▸ Problem to work on
Each line below must be transcribed with no word changed.

"""

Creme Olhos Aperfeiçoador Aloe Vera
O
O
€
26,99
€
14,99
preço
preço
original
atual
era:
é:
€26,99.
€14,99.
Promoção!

"""

▸ Worked solution
Creme Olhos Aperfeiçoador Aloe Vera
O
O
€
26,99
€
14,99
preço
preço
original
atual
era:
é:
€26,99.
€14,99.
Promoção!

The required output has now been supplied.